Saturday, July 05, 2014

`I Would Put a Child in a Library'

Thanks to Dave Lull for alerting me to the Yale Digital Edition of the Works of Samuel Johnson. The project started in 1955 when a committee of scholars resolved to edit and publish accurate texts of Johnson’s work. Their goal was to bring out nine volumes and the project was expected to take two years. The first volume, Diaries, Prayers, and Annals, was published in 1958. Almost sixty years later, the undertaking has grown more ambitious, and twenty-one volumes have appeared. The most recently published are the three volumes of The Lives of the Poets (2010). Another two volumes are in the works: volume 19, Biographical Writings: Soldiers, Scholars, and Friends, and volume 20, Occasional Writings: Prefaces, Proposals, Apologies, and Dedications. The job is daunting and our debt to three generations of Johnson scholars is immeasurable. Consider this, from the project web site:

“The YDJ [Yale Digital Johnson] identifies over forty genres to which Johnson contributed. He wrote in almost every possible genre from advertisement to epitaph, from prayer to parody, from satire to tragedy.”
We’ve long had reliable editions of Shakespeare and Milton available online. Now Johnson, their peerless peer, joins them, and I’m reminded of what Boswell reports Johnson saying: “I would put a child in a library (where no unfit books are) and let him read at his choice.” Now we are such children and the library doesn’t cost us a penny.

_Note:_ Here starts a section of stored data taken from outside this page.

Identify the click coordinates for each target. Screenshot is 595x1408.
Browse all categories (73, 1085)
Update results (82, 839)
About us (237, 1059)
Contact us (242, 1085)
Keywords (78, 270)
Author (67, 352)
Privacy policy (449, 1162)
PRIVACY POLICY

When volume 18, Johnson on the English Language, appeared in 2005, here’s what Christopher Ricks said:
“These editors love Johnson, entirely and unsentimentally, so it is characteristic of their annotations to be tinged with something of the sly banter that Johnson himself likes to introduce into his scholarly commentary.”
The Yale editions of Johnson are doubly blessed – with the Good Doctor himself and his learned, respectful annotators. Apart from erudition and good sense, they make for delicious reading. Recall this other report from Boswell: “A child should not be discouraged from reading anything that he takes a liking to from a notion that it is above his reach.”